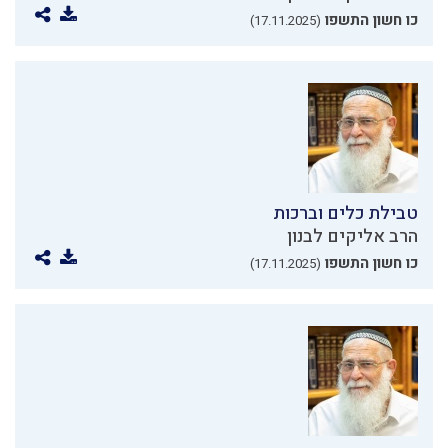
כו חשון התשפו
(17.11.2025)
טבילת כלים וברכות
הרב אליקים לבנון
כו חשון התשפו
(17.11.2025)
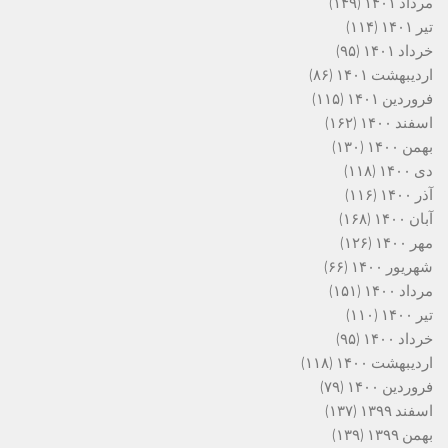
مرداد ۱۴۰۱
(۱۴۹)
تیر ۱۴۰۱
(۱۱۴)
خرداد ۱۴۰۱
(۹۵)
اردیبهشت ۱۴۰۱
(۸۶)
فروردین ۱۴۰۱
(۱۱۵)
اسفند ۱۴۰۰
(۱۶۲)
بهمن ۱۴۰۰
(۱۳۰)
دی ۱۴۰۰
(۱۱۸)
آذر ۱۴۰۰
(۱۱۶)
آبان ۱۴۰۰
(۱۶۸)
مهر ۱۴۰۰
(۱۲۶)
شهریور ۱۴۰۰
(۶۶)
مرداد ۱۴۰۰
(۱۵۱)
تیر ۱۴۰۰
(۱۱۰)
خرداد ۱۴۰۰
(۹۵)
اردیبهشت ۱۴۰۰
(۱۱۸)
فروردین ۱۴۰۰
(۷۹)
اسفند ۱۳۹۹
(۱۳۷)
بهمن ۱۳۹۹
(۱۳۹)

- [Task objective] Each of the lines above should be transcribed exactly; no image is to be copied.

- [Exercise answer]
כו חשון התשפו
(17.11.2025)
טבילת כלים וברכות
הרב אליקים לבנון
כו חשון התשפו
(17.11.2025)
مرداد ۱۴۰۱
(۱۴۹)
تیر ۱۴۰۱
(۱۱۴)
خرداد ۱۴۰۱
(۹۵)
اردیبهشت ۱۴۰۱
(۸۶)
فروردین ۱۴۰۱
(۱۱۵)
اسفند ۱۴۰۰
(۱۶۲)
بهمن ۱۴۰۰
(۱۳۰)
دی ۱۴۰۰
(۱۱۸)
آذر ۱۴۰۰
(۱۱۶)
آبان ۱۴۰۰
(۱۶۸)
مهر ۱۴۰۰
(۱۲۶)
شهریور ۱۴۰۰
(۶۶)
مرداد ۱۴۰۰
(۱۵۱)
تیر ۱۴۰۰
(۱۱۰)
خرداد ۱۴۰۰
(۹۵)
اردیبهشت ۱۴۰۰
(۱۱۸)
فروردین ۱۴۰۰
(۷۹)
اسفند ۱۳۹۹
(۱۳۷)
بهمن ۱۳۹۹
(۱۳۹)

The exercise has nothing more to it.